If an investment center has a $30,000 controllable margin and $400,000 of sales, what average operating assets are needed to have a return on investment of 10%?

a.) $300,000 / b.) $400,000 / c.) $40,000 / d.) $50,000

The flexible budget

a.) is a series of static budgets at different levels of activity. / b.) is prepared before the master budget. / c.) is relevant both within and outside the relevant range. d.) eliminates the need for a master budget.

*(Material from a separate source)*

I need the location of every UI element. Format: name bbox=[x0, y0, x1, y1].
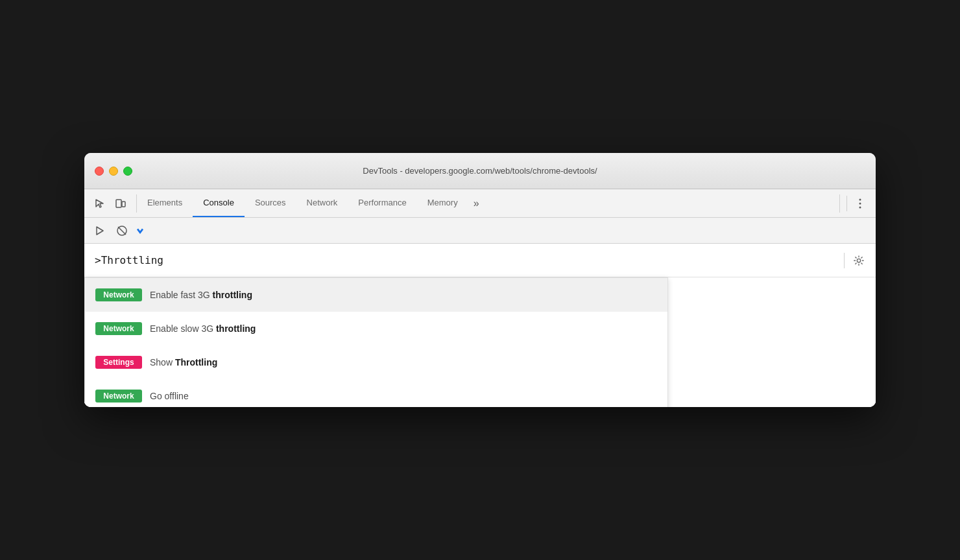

At 9,000 direct labor hours, the flexible budget for indirect materials is $18,000. If $18,700 are incurred at 9,200 direct labor hours, the flexible budget report should show the following difference for indirect materials:

a.) $700 favorable. / b.) $700 unfavorable. / c.) $300 unfavorable / d.) $300 favorable.

Explanation / Answer

1. In a flexible budget, the variable costs will change in direct proportion to the activity and total fixed costs will remain unchanged.

Variable costs per unit as per the static budget = Total variable costs/units capacity = 64,000/8,000 = $8 per unit.

The flexible budget will be prepared for the actual production of 9,000 units. Total manufacturing overhead = overhead per unit*actual production = $8*9,000 = $72,000.

Fixed costs will be the same at $180,000. Total amount of flexible budget = manufacturing overhead+fixed costs = 72,000+180,000 = 252,000.

Actual overhead costs = $250,000. actual<flexible budget, so the variance is favorable. Amount = 252,000-250,000 = $2,000

Thus answer is option "a" - $2,000 favorable.